Movement seekers do very well with disco sit cushions, and kids who need movement as well has postural support do well with either move'n'sit cushions or the howdahug chairs.

For children who are easily overwhelmed by noise you can try setting up a quieter place for them to go, eg a beanbag a little bit separate from the group but still within vision and hearing distance from the teacher.

These are just some simple, quick strategies which can give instant improvements and can be considered 'first line of defence'. The important thing is to identify the underlying issue and this is best done by watching the child during mat time with your 'sensory processing hat' on. This means watching carefully how they react to different sensory stimuli. There are many more factors at play and strategies to consider, and this is where you would call on an OT to give you a hand.

Getting ‘Home Programmes’ done!

Wednesday, April 23, 2014

"Our therapist has recommended some daily activities to help our child. I know it needs to be a priority, but how on earth do we fit anything extra into our family’s hectic schedule?"

As a parent of kids who have needed to follow several home programmes, as well as a therapist, I feel very familiar with just how challenging this can be. At one point there we were working on a strengthening programme with one child and an articulation programme with another. Our family has had Speech Therapy, Physio and Occupational Therapy goals to work on at different times with each of our children. In my experience there are lots of ways to tackle this and. Like many things, it’s never a one-size-fits-all approach. A big determining factor is the nature of the therapy goal and the tasks themselves, then you’ve got variable like parenting style, your child’s personality, resources/equipment available, other children’s needs, etc, etc. Some of the options below may work for you with a bit of tweaking……

  • TEACHABLE MOMENTS – this is about looking for ways to build therapy goals into your regular daily routines. This can work well for families who have regular routines! I think this is the way to go for general developmental areas, eg muscle tone, bilateral coordination – where you might get your child to bear walk from their bedroom to breakfast each morning to develop muscle tone, and have some fun 2-handed games with the bubbles in the bath each night to work on bilateral coordination.
  • SCHEDULED PRACTICE TIME – This worked best for our family! I found if I didn’t set a specific time it just didn’t happen. It also works well when you need to do specific, prescribed activities, eg literacy tasks, specific handwriting activities.
  • SETTING UP A BOX OF ACTIVITIES AND LETTING YOUR CHILD GO FOR IT. This can be brilliant! Work on finger strength, dexterity, pencil skills, sensory processing, oral motor activities can all be achieved by your child with minimal support if you set them up with fun activities. This is part of the reason we’ve made up the therapy kits you can see on the Skillbuilders website. These kits give parents (and teachers) a simple, practical option for helping kids develop specific skills. They provide a good starting point that’s easy to build on.
  • A COMBINATION OF ANY OF THE ABOVE. Sometimes you need a combination, eg when you’re working on specific muscle stretches along with general work on muscle tone, and sometimes you just need a change of approach to re-charge your enthusiasm.

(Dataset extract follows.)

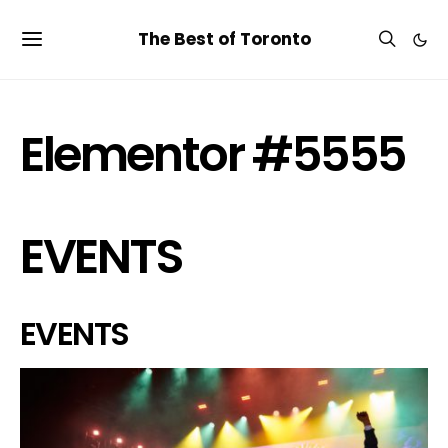
The Best of Toronto
Elementor #5555
EVENTS
EVENTS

A point on maintaining enthusiasm…..

For yourself – Ask yourself – “What will it look like when my child has sorted out this developmental glitch?” eg Toby will be able to use scissors as well as his peers, then break this skill down into VERY observable steps so that you can really see his progress and not be vague about it. This will help you be clear about his progress and this motivates you to keep up your efforts.

For your child – FUN FUN FUN – try really hard to incorporate fun at every opportunity. Kids will practice the activities spontaneously if they enjoy them.